Residual Units question #1258

kissievendor · 2020-11-18T09:29:14Z

I don't completely understand the Residual Units in the UNet.

In my understanding, the Residual Units are used in place of Skip Connections.
My network works fine without the Residual Units. But my question is, how do I report the network architecture without the Residual Units?

Or do the Residual Units serve another purpose?

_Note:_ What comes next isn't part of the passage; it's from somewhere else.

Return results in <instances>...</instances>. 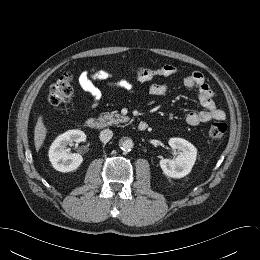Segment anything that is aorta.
<instances>
[{"instance_id":"762f6f07","label":"aorta","mask_w":260,"mask_h":260,"mask_svg":"<svg viewBox=\"0 0 260 260\" xmlns=\"http://www.w3.org/2000/svg\"><path fill=\"white\" fill-rule=\"evenodd\" d=\"M119 146L123 151H131L134 147V143L130 138H123L120 140Z\"/></svg>"}]
</instances>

Also... Without the Residual Units, the network seems to do only one convolution per layers.
(See comment below)

Thank you so much!

Best,
Kirsten

Nic-Ma · 2020-11-19T02:26:16Z

Hi @ericspod ,

I thin this is a FAQ, could you please help share some info?
Thanks in advance.

kissievendor · 2020-11-19T10:21:07Z

Related to this question I think:
How it is that the number of parameters is so low in this network?
One would think that Strided convolution would add to parameters in contrast with maxpooling.

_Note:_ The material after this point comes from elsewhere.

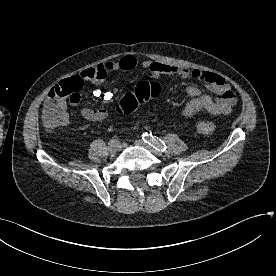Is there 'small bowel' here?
I'll return each instance as SVG.
<instances>
[{"instance_id":"small-bowel-1","label":"small bowel","mask_w":276,"mask_h":276,"mask_svg":"<svg viewBox=\"0 0 276 276\" xmlns=\"http://www.w3.org/2000/svg\"><path fill=\"white\" fill-rule=\"evenodd\" d=\"M150 72L153 78H160L161 76H169L172 78H192L205 83L206 87L214 93V96L203 93L195 86H188L186 93L190 100L182 109V116L191 118L201 111H205L211 115H227L232 112L236 103V96L231 89L229 83L220 75L203 71L199 69H188L184 67H177L169 64L153 62L151 60H144L139 62L134 55H126L117 61H107L99 63L95 66L83 70L75 78H79L84 82H90L94 85L102 84L105 79L119 71H130L137 66ZM94 98H100L103 101L112 99L111 92H104L100 89L92 91ZM74 107H79L81 115L89 121H102L107 118L108 111L105 108H90L81 106V95L78 99L69 100ZM50 98L47 97L44 102V109L49 107ZM66 107V104H63Z\"/></svg>"}]
</instances>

This is my network + summary:

ericspod · 2020-11-19T19:12:19Z

Residual units are used to define the layers of the encode and decode path of the network, skip connects are still present and are not substituted in any way. The classical UNet implements each layer as a sequence of convolutions followed by maxpooling in the encode side, and upsampling followed by convolutions in the decode side. With out network with num_res_units set to some value great than 0 the encode layers are residual units of however many convolutions num_res_units is set to with the first having the given stride (2 in your case). In the decode side the convolution is transposed so the upsampling is done without adding new parameters since it replaces what would otherwise be a convolution. Here a very similar network is used with 2 residual convolutions and is illustrated in Figure 1. Also I answered a similar question here.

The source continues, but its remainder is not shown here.